Native-kernel wireguard support for 21.1 feasible? FreeBSD 13 may have it

[Greelan]

Fail. I remember reading a mailing list thread some months ago where, after learning that Netgate was working on a port, Donenfeld reached out to ask them to collaborate. The Netgate dev seemed strangely resistant. Can’t readily put my hands on the thread again but it was eye-opening

Edit: found it - https://lists.freebsd.org/pipermail/freebsd-net/2020-February/055414.html

[bubbagump]

Define "included". The kernel patch doesn't help anyone with the wireguard plugin yet so rushing this is not useful and creates false expectations.

Considering the Netgate cowboy kernel module fiasco, I will gladly take this approach any day of the week.

To say this is scathing is being kind.

https://lists.zx2c4.com/pipermail/wireguard/2021-March/006494.html

[chemlud]

Define "included". The kernel patch doesn't help anyone with the wireguard plugin yet so rushing this is not useful and creates false expectations.

Considering the Netgate cowboy kernel module fiasco, I will gladly take this approach any day of the week.

To say this is scathing is being kind.

https://lists.zx2c4.com/pipermail/wireguard/2021-March/006494.html

 

[134]

Is there any estimate on when OpnSense will have Jason's implementation of WG ? I'm currently fine with OpenVPN, but looking toward WG.

[chemlud]

Hmmm, as the cowboy wrote in his rant, Netgate will block any secure and reliable kernel implementation of wg.

So it would be HardendBSDs turn to implement that. Maybe we should start a fund-raiser here? I would be happy to do some testing, if necessary...

[bubbagump]

Is there any estimate on when OpnSense will have Jason's implementation of WG ? I'm currently fine with OpenVPN, but looking toward WG.

OPNSense already has it via the official Go module. It’s not kernel based which is slightly (very slightly) slower, but it’s secure and MUCH faster than anything else out there. Go Wireguard with reckless abandon now on OPNSense.

[Voodoo]

Wow netgate wireguard implementation reads great.

There were random sleeps added to “fix” race conditions, validation
functions that just returned true, catastrophic cryptographic
vulnerabilities, whole parts of the protocol unimplemented, kernel
panics, security bypasses, overflows, random printf statements deep in
crypto code, the most spectacular buffer overflows, and the whole litany
of awful things that go wrong when people aren’t careful when they write
C. Or, more simply, it seems typical of what happens when code ships
that wasn’t meant to. It was essentially an incomplete half-baked
implementation – nothing close to something anybody would want on a
production machine.

[franco]

Things are still developing in real time it seems. One thing that stands out is that Netgate owns this debacle and has a lot of pull (money) in FreeBSD that it can get away with the initial merge.
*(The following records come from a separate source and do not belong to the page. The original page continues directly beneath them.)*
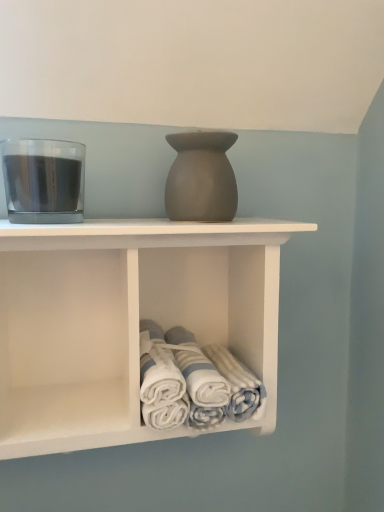 The image size is (384, 512). Describe the element at coordinates (201, 177) in the screenshot. I see `matte gray vase at center` at that location.

At what (x,y) coordinates should I click in order to perform the action: click on matte gray vase at center. Please return your answer as a coordinate pair (x, y). The image size is (384, 512). Looking at the image, I should click on (201, 177).

Measure the distance between transparent glass at left and camera.

A distance of 17.96 inches exists between transparent glass at left and camera.

The width and height of the screenshot is (384, 512). In order to click on matte gray vase at center in this screenshot , I will do `click(201, 177)`.

Are white matte towel rack at center and matte gray vase at center making contact?

They are not placed beside each other.

Is white matte towel rack at center outside of matte gray vase at center?

Yes.

Based on the photo, considering the sizes of white matte towel rack at center and matte gray vase at center in the image, is white matte towel rack at center wider or thinner than matte gray vase at center?

white matte towel rack at center is wider than matte gray vase at center.

From the picture: Is white matte towel rack at center in front of or behind matte gray vase at center in the image?

Visually, white matte towel rack at center is located in front of matte gray vase at center.

Considering the sizes of objects matte gray vase at center and transparent glass at left in the image provided, who is smaller, matte gray vase at center or transparent glass at left?

Smaller between the two is matte gray vase at center.

Between matte gray vase at center and transparent glass at left, which one has larger width?

Wider between the two is transparent glass at left.

Can you confirm if matte gray vase at center is positioned to the left of transparent glass at left?

No, matte gray vase at center is not to the left of transparent glass at left.

Considering the relative positions of white cotton towels at lower center and transparent glass at left in the image provided, is white cotton towels at lower center to the left or to the right of transparent glass at left?

Based on their positions, white cotton towels at lower center is located to the right of transparent glass at left.

In terms of height, does white cotton towels at lower center look taller or shorter compared to transparent glass at left?

In the image, white cotton towels at lower center appears to be shorter than transparent glass at left.

Is white cotton towels at lower center inside or outside of transparent glass at left?

white cotton towels at lower center is spatially situated outside transparent glass at left.

What's the angular difference between white cotton towels at lower center and matte gray vase at center's facing directions?

The angle between the facing direction of white cotton towels at lower center and the facing direction of matte gray vase at center is 1.5 degrees.

Is white cotton towels at lower center spatially inside matte gray vase at center, or outside of it?

The correct answer is: outside.

Is white cotton towels at lower center aimed at matte gray vase at center?

No, white cotton towels at lower center is not aimed at matte gray vase at center.

In the scene shown: From a real-world perspective, between white cotton towels at lower center and matte gray vase at center, who is vertically higher?

matte gray vase at center is physically above.

Looking at this image, could you tell me if white matte towel rack at center is facing transparent glass at left?

No, white matte towel rack at center does not turn towards transparent glass at left.

Find the location of a particular element. The image size is (384, 512). shelf in front of the transparent glass at left is located at coordinates (126, 321).

Which point is more forward, (274,314) or (58,186)?

Point (58,186)

Considering the sizes of objects white matte towel rack at center and transparent glass at left in the image provided, who is bigger, white matte towel rack at center or transparent glass at left?

Bigger between the two is white matte towel rack at center.

In terms of width, does transparent glass at left look wider or thinner when compared to white matte towel rack at center?

Clearly, transparent glass at left has less width compared to white matte towel rack at center.

From a real-world perspective, who is located higher, transparent glass at left or white matte towel rack at center?

transparent glass at left is physically above.

Looking at this image, can you confirm if transparent glass at left is shorter than white matte towel rack at center?

Indeed, transparent glass at left has a lesser height compared to white matte towel rack at center.

From the image's perspective, which is above, transparent glass at left or white matte towel rack at center?

From the image's view, transparent glass at left is above.

From the image's perspective, which one is positioned lower, matte gray vase at center or white cotton towels at lower center?

white cotton towels at lower center, from the image's perspective.

Is matte gray vase at center not near white cotton towels at lower center?

That's not correct — matte gray vase at center is a little close to white cotton towels at lower center.

Between matte gray vase at center and white cotton towels at lower center, which one appears on the right side from the viewer's perspective?

white cotton towels at lower center is more to the right.

Considering the sizes of matte gray vase at center and white cotton towels at lower center in the image, is matte gray vase at center wider or thinner than white cotton towels at lower center?

Clearly, matte gray vase at center has less width compared to white cotton towels at lower center.

Find the location of a particular element. Image resolution: width=384 pixels, height=512 pixels. shelf located below the matte gray vase at center (from the image's perspective) is located at coordinates (126, 321).

Locate an element on the screen. beverage located underneath the matte gray vase at center (from a real-world perspective) is located at coordinates (42, 183).

Looking at the image, which one is located further to white cotton towels at lower center, transparent glass at left or white matte towel rack at center?

Among the two, transparent glass at left is located further to white cotton towels at lower center.

Based on the photo, looking at the image, which one is located closer to white matte towel rack at center, white cotton towels at lower center or matte gray vase at center?

Based on the image, white cotton towels at lower center appears to be nearer to white matte towel rack at center.

Based on their spatial positions, is white matte towel rack at center or transparent glass at left closer to white cotton towels at lower center?

Based on the image, white matte towel rack at center appears to be nearer to white cotton towels at lower center.

From the image, which object appears to be nearer to white cotton towels at lower center, matte gray vase at center or transparent glass at left?

matte gray vase at center lies closer to white cotton towels at lower center than the other object.

Based on their spatial positions, is white cotton towels at lower center or matte gray vase at center further from transparent glass at left?

Among the two, white cotton towels at lower center is located further to transparent glass at left.

Looking at this image, which object lies nearer to the anchor point white matte towel rack at center, matte gray vase at center or transparent glass at left?

The object closer to white matte towel rack at center is matte gray vase at center.

Which object lies further to the anchor point matte gray vase at center, transparent glass at left or white matte towel rack at center?

Based on the image, white matte towel rack at center appears to be further to matte gray vase at center.

Estimate the real-world distances between objects in this image. Which object is further from matte gray vase at center, white matte towel rack at center or white cotton towels at lower center?

white cotton towels at lower center.

This screenshot has width=384, height=512. In order to click on beverage between matte gray vase at center and white cotton towels at lower center from top to bottom in this screenshot , I will do `click(42, 183)`.

Identify the location of shelf between transparent glass at left and white cotton towels at lower center in the vertical direction. (126, 321).

At what (x,y) coordinates should I click in order to perform the action: click on beverage between matte gray vase at center and white matte towel rack at center in the up-down direction. Please return your answer as a coordinate pair (x, y). This screenshot has width=384, height=512. Looking at the image, I should click on (x=42, y=183).

Locate an element on the screen. This screenshot has width=384, height=512. shelf between matte gray vase at center and white cotton towels at lower center from top to bottom is located at coordinates (126, 321).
Then it tries the same approach when the WireGuard author works on FreeBSD improvements to get WireGuard out of all the source trees because they say so?

I mean we have this disaster now but we want to still trust the same people to solve the situation by making it worse after it got better? FreeBSD has a structural issue within its ranks that it needs to address. It only hurts the FreeBSD reputation as a whole to let this situation continue into the next couple of years.

For now we will merge whatever upstream work is going into the kernel module no matter if it is removed over there at some point or not. We can always trust in the available userland implementation.


Cheers,
Franco

[mimugmail]

Guys .. you need to read the answer of Jason to what Scott wrote him directly ... somebody bring popcorn please ..

https://lists.zx2c4.com/pipermail/wireguard/2021-March/006499.html

[chemlud]

Guys .. you need to read the answer of Jason to what Scott wrote him directly ... somebody bring popcorn please ..

https://lists.zx2c4.com/pipermail/wireguard/2021-March/006499.html

Bavaria is a little late to this party, see the posts above :-p

[mimugmail]

6499 is a different one .. not everyone goes to threads and look at the replies in the archives, and this reply is even more joy to read

[chemlud]

Ok, we need a cross-link for you ;-p

https://forum.opnsense.org/index.php?topic=22081.msg104688#msg104688

[chemlud]

...at least the trash is gone from the kernel, hope to see something better soonish

https://lists.zx2c4.com/pipermail/wireguard/2021-March/006504.html

[franco]

That means Netgate convinced FreeBSD to do what Scott Long suggested. Oh man, get ready for more shit in the next couple of years. This is just the beginning of the drama.


Cheers,
Franco

[bimmerdriver]

That means Netgate convinced FreeBSD to do what Scott Long suggested. Oh man, get ready for more shit in the next couple of years. This is just the beginning of the drama.


Cheers,
Franco

I'm not sure which is worse, that Netgate rammed their broken implementation of Wireguard into FreeBSD a few weeks before a release, expecting it to be part of the release, or that FreeBSD let them. It's amazing.